Ochos en el piso de la soledad, columna conmemorativa al centenario de La sangre devota de Ramón López Velarde. Con el agradecimiento al periódico Imagen por la publicación.
Es ya, en cierta forma, un lugar
común afirmar que Ramón López Velarde es un poeta de versos a la provincia. En
efecto, si bien hay un interés altamente demostrable sobre la idea mágica de
sus lugares de origen, no se trata de una mera apología del lugar. Por el
contrario, el pueblo llano al que se refiere el jerezano es tema y pretexto que
delinea sus posturas ante el mutismo, la vida, el amor y su linaje.
En La sangre devota
la idea del pueblo convive entre lo festivo amoroso y lo terrible, macabro. Es
un vaivén de zozobras que manifiestan el encuentro, lo metafísico y lo
inefable.

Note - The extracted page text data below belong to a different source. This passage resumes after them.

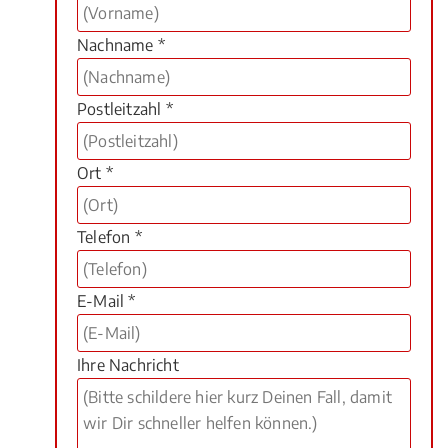
Nachname *
Postleitzahl *
Ort *
Telefon *
E-Mail *
Ihre Nachricht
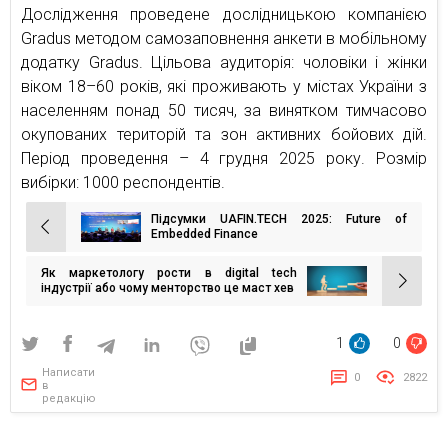
Дослідження проведене дослідницькою компанією
Gradus методом самозаповнення анкети в мобільному
додатку Gradus. Цільова аудиторія: чоловіки і жінки
віком 18–60 років, які проживають у містах України з
населенням понад 50 тисяч, за винятком тимчасово
окупованих територій та зон активних бойових дій.
Період проведення – 4 грудня 2025 року. Розмір
вибірки: 1000 респондентів.
Підсумки UAFIN.TECH 2025: Future of
Навігація
Embedded Finance
записів
Як маркетологу рости в digital tech
індустрії або чому менторство це маст хев
1
0
Написати
0
2822
в
редакцію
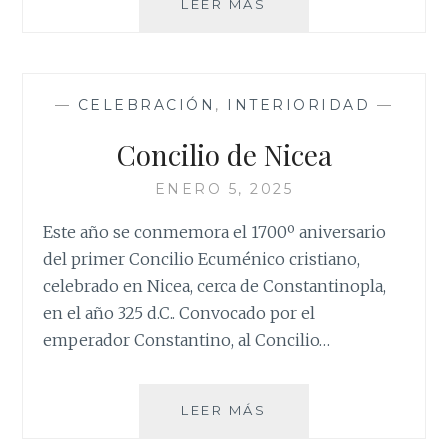
EPIFANÍA
LEER MÁS
DEL
SEÑOR
—
CELEBRACIÓN
,
INTERIORIDAD
—
Concilio de Nicea
ENERO 5, 2025
Este año se conmemora el 1700º aniversario
del primer Concilio Ecuménico cristiano,
celebrado en Nicea, cerca de Constantinopla,
en el año 325 d.C.. Convocado por el
emperador Constantino, al Concilio…
CONCILIO
LEER MÁS
DE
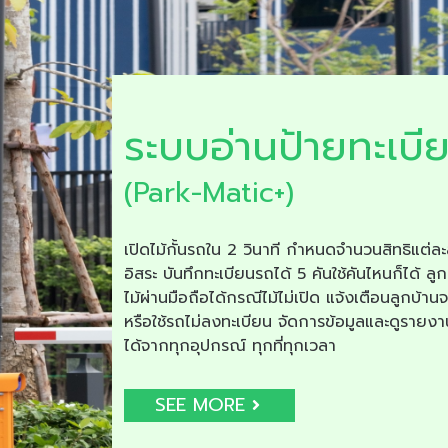
ระบบอ่านป้ายทะเบี
(Park-Matic+)
เปิดไม้กั้นรถใน 2 วินาที กำหนดจำนวนสิทธิแต่ละ
อิสระ บันทึกทะเบียนรถได้ 5 คันใช้คันไหนก็ได้ ลูก
ไม้ผ่านมือถือได้กรณีไม้ไม่เปิด แจ้งเตือนลูกบ้าน
หรือใช้รถไม่ลงทะเบียน จัดการข้อมูลและดูรายง
ได้จากทุกอุปกรณ์ ทุกที่ทุกเวลา
SEE MORE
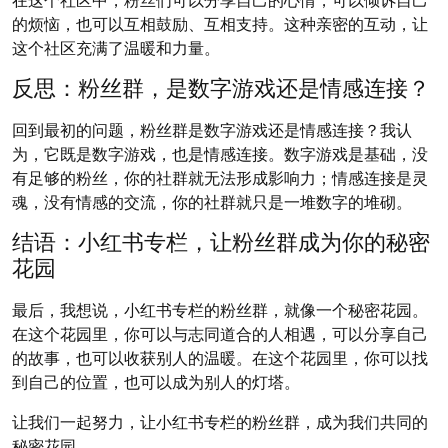
的烦恼，也可以互相鼓励、互相支持。这种亲密的互动，让
这个社区充满了温暖和力量。
反思：粉丝群，是数字游戏还是情感连接？
回到最初的问题，粉丝群是数字游戏还是情感连接？我认
为，它既是数字游戏，也是情感连接。数字游戏是基础，没
有足够的粉丝，你的社群就无法形成影响力；情感连接是灵
魂，没有情感的交流，你的社群就只是一堆数字的堆砌。
结语：小红书专栏，让粉丝群成为你的秘密
花园
最后，我想说，小红书专栏的粉丝群，就像一个秘密花园。
在这个花园里，你可以与志同道合的人相遇，可以分享自己
的故事，也可以收获别人的温暖。在这个花园里，你可以找
到自己的位置，也可以成为别人的灯塔。
让我们一起努力，让小红书专栏的粉丝群，成为我们共同的
秘密花园。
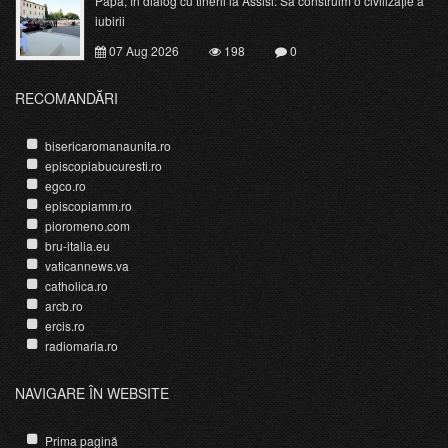
Papa, în dialog cu tinerii la Assisi: Să construim o civilizație a
iubirii
07 Aug 2026
198
0
RECOMANDĂRI
bisericaromanaunita.ro
episcopiabucuresti.ro
egco.ro
episcopiamm.ro
pioromeno.com
bru-italia.eu
vaticannews.va
catholica.ro
arcb.ro
ercis.ro
radiomaria.ro
NAVIGARE ÎN WEBSITE
Prima pagină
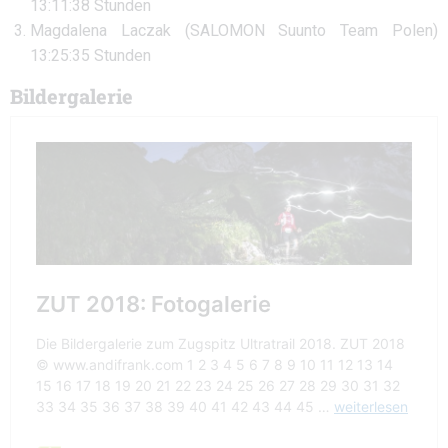
13:11:38 Stunden
Magdalena Laczak (SALOMON Suunto Team Polen)
13:25:35 Stunden
Bildergalerie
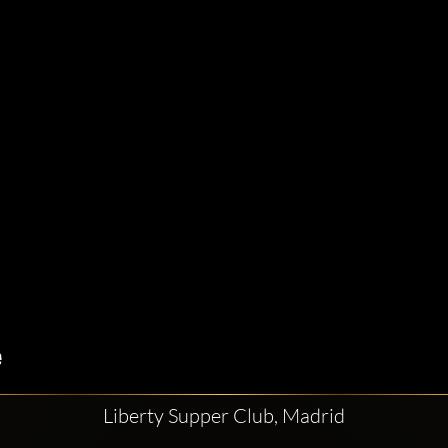
Liberty Supper Club, Madrid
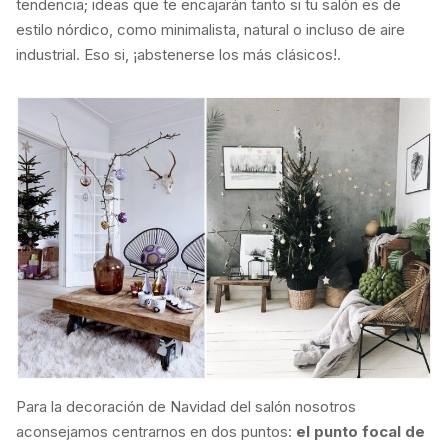
tendencia; ideas que te encajarán tanto si tu salón es de
estilo nórdico, como minimalista, natural o incluso de aire
industrial. Eso si, ¡abstenerse los más clásicos!.
Para la decoración de Navidad del salón nosotros
aconsejamos centrarnos en dos puntos:
el punto focal de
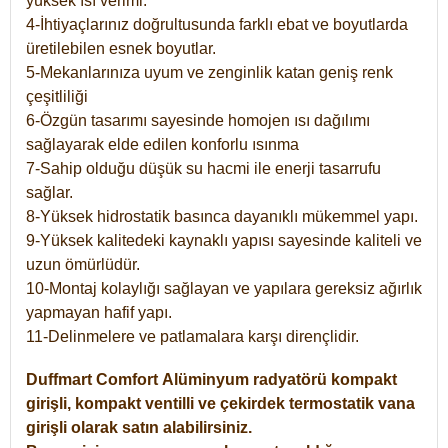
yüksek ısı verimi.
4-İhtiyaçlarınız doğrultusunda farklı ebat ve boyutlarda
üretilebilen esnek boyutlar.
5-Mekanlarınıza uyum ve zenginlik katan geniş renk
çeşitliliği
6-Özgün tasarımı sayesinde homojen ısı dağılımı
sağlayarak elde edilen konforlu ısınma
7-Sahip olduğu düşük su hacmi ile enerji tasarrufu
sağlar.
8-Yüksek hidrostatik basınca dayanıklı mükemmel yapı.
9-Yüksek kalitedeki kaynaklı yapısı sayesinde kaliteli ve
uzun ömürlüdür.
10-Montaj kolaylığı sağlayan ve yapılara gereksiz ağırlık
yapmayan hafif yapı.
11-Delinmelere ve patlamalara karşı dirençlidir.
Duffmart
Comfort
Alüminyum radyatörü kompakt
girişli, kompakt ventilli ve çekirdek termostatik vana
girişli olarak satın alabilirsiniz.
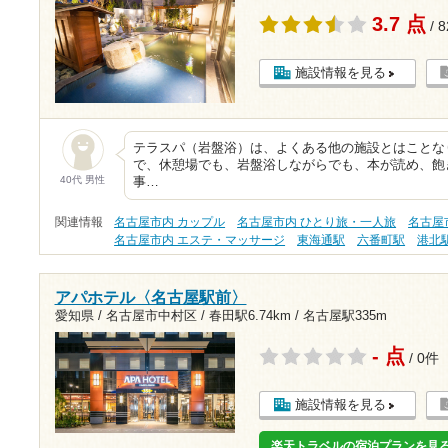
3.7 点
/ 
施設情報を見る
テラスパ（岩盤浴）は、よくある他の施設とはことな
で、休憩場でも、岩盤浴しながらでも、本が読め、飽
40代 男性
事…
関連情報
名古屋市内 カップル
名古屋市内 ひとり旅・一人旅
名古屋
名古屋市内 エステ・マッサージ
東海通駅
六番町駅
港北
アパホテル〈名古屋駅前〉
愛知県 / 名古屋市中村区 /
春田駅6.74km
/
名古屋駅335m
- 点
/ 0件
施設情報を見る
楽天トラベルの宿泊プランを見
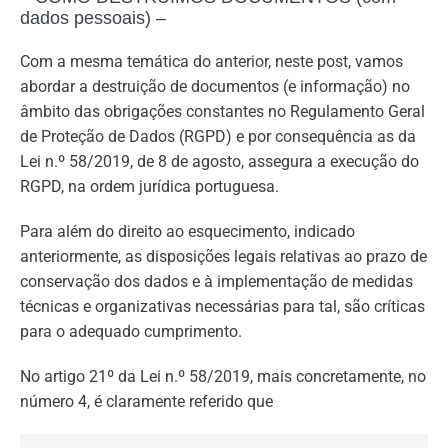
dados pessoais) –
Com a mesma temática do anterior, neste post, vamos
abordar a destruição de documentos (e informação) no
âmbito das obrigações constantes no Regulamento Geral
de Proteção de Dados (RGPD) e por consequência as da
Lei n.º 58/2019, de 8 de agosto, assegura a execução do
RGPD, na ordem jurídica portuguesa.
Para além do direito ao esquecimento, indicado
anteriormente, as disposições legais relativas ao prazo de
conservação dos dados e à implementação de medidas
técnicas e organizativas necessárias para tal, são críticas
para o adequado cumprimento.
No artigo 21º da Lei n.º 58/2019, mais concretamente, no
número 4, é claramente referido que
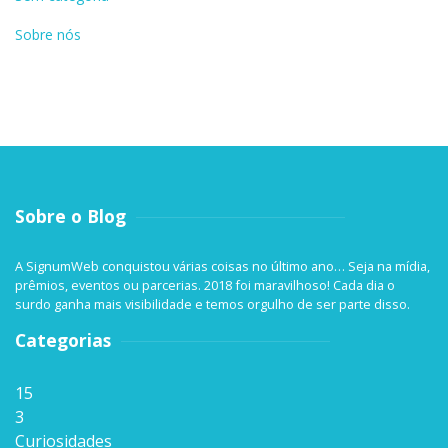
Sobre nós
Sobre o Blog
A SignumWeb conquistou várias coisas no último ano… Seja na mídia,
prêmios, eventos ou parcerias. 2018 foi maravilhoso! Cada dia o
surdo ganha mais visibilidade e temos orgulho de ser parte disso.
Categorias
15
3
Curiosidades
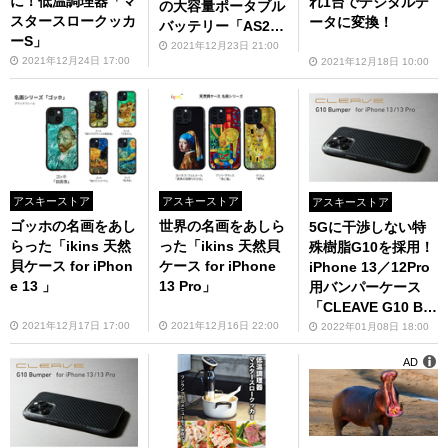
に！低温調理器「マ
れ1台でデジタルデ
の大容量ポータブル
スタースロークッカ
ータに変換！
バッテリー「AS2K-
ーS」
JP」
2021年12月23日 21:00
2021年12月24日 17:00
2021年12月18日 10:00
アスキーストア
アスキーストア
アスキーストア
ゴッホの名画をあし
世界の名画をあしら
5Gに干渉しない特
らった「ikins 天然
った「ikins 天然貝
殊樹脂G10を採用！
貝ケース for iPhon
ケース for iPhone
iPhone 13／12Pro
e 13 」
13 Pro」
用バンパーケース
「CLEAVE G10 Bu
mper for iPhone 1
2021年12月17日 17:00
2021年12月16日 22:00
2022年01月08日 18:00
3/13 Pro」
AD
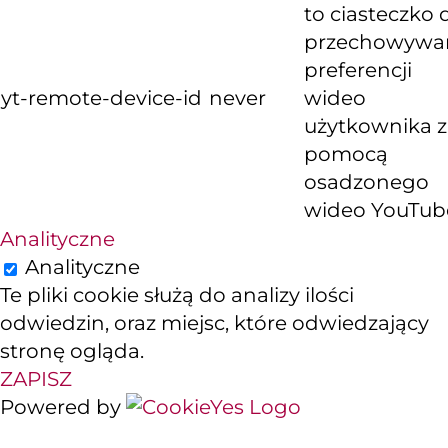
to ciasteczko 
przechowywa
preferencji
yt-remote-device-id
never
wideo
użytkownika z
pomocą
osadzonego
wideo YouTub
Analityczne
Analityczne
Te pliki cookie służą do analizy ilości
odwiedzin, oraz miejsc, które odwiedzający
stronę ogląda.
ZAPISZ
Powered by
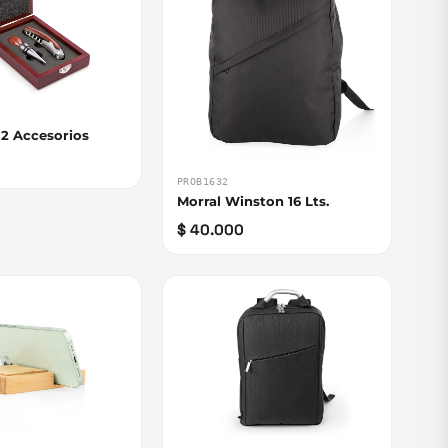
 2 Accesorios
PROB1632
Morral Winston 16 Lts.
$ 40.000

En los poemas en los que el tropo pueblo
provinciano es la cualidad, siempre existe un objeto o espacio que, en
recurso de prosopopeya, adquiere características humanas que dialogan con el
poeta.
En el poema “En la Plaza de Armas” se observan tres
características que la voz del verso redescubre en la interlocución del
espacio: centro-mutismo, amor y linaje. La primera parte del poema es imago de la plaza.
Como realce del espacio, se debe recordar que todas las
ciudades de pasado virreinal fueron diseñadas en los preceptos vitruvianos
consolidados por Felipe II. Por lo tanto, era menester un lugar central que
conectara la representación de todos los poderes, entre lo terrenal y lo
divino. A las plazas en su transición de antiguo régimen a Estado nación se les
añadió el mote de Armas. De tal manera, el poema de López Velarde configura tal
espacio, cual ombligo de la luna, con su realce en el silencio del mismo.
Plaza de Armas, plaza de musicales nidos,
frente a frente del rudo y enano soportal;
plaza en que se confunden un obstinado aroma
lírico y una cierta prosa municipal […].
Posteriormente, el poeta “interroga”
a la plaza como discípulo fiel de aquella “fuente cantante”, esto es, de las
melodías cotidianas que alimentan la imagen. Sus cuestiones son por las
doncellas que, en la virginidad e inocencia de sus luces, ya no corren por la
sus quioscos.
El verso se abre a los juegos de la predestinación y el
olvido.
[…] me ha inundado en recuerdos pueriles la
presencia
de Ana, que al tutearme decía el “tú” de antaño
[…].
La plaza, gran testigo, está muda.
No ofrece silencios, sino cantos en vaticinios. La condición lopezvelardeana
sale, en enigma de Esfinge, a luz:
Mas la plaza está muda, y su silencio trágico
se va agravando en mí con el mismo dolor
del bisoño escolar que sale a vacaciones
pensando en la benévola acogida de Abel,
y halla muerto, en la sala, al hermano menor.
Es
un Caín amoroso y cantor, entre una Plaza dogmática de ruidos y mutismos.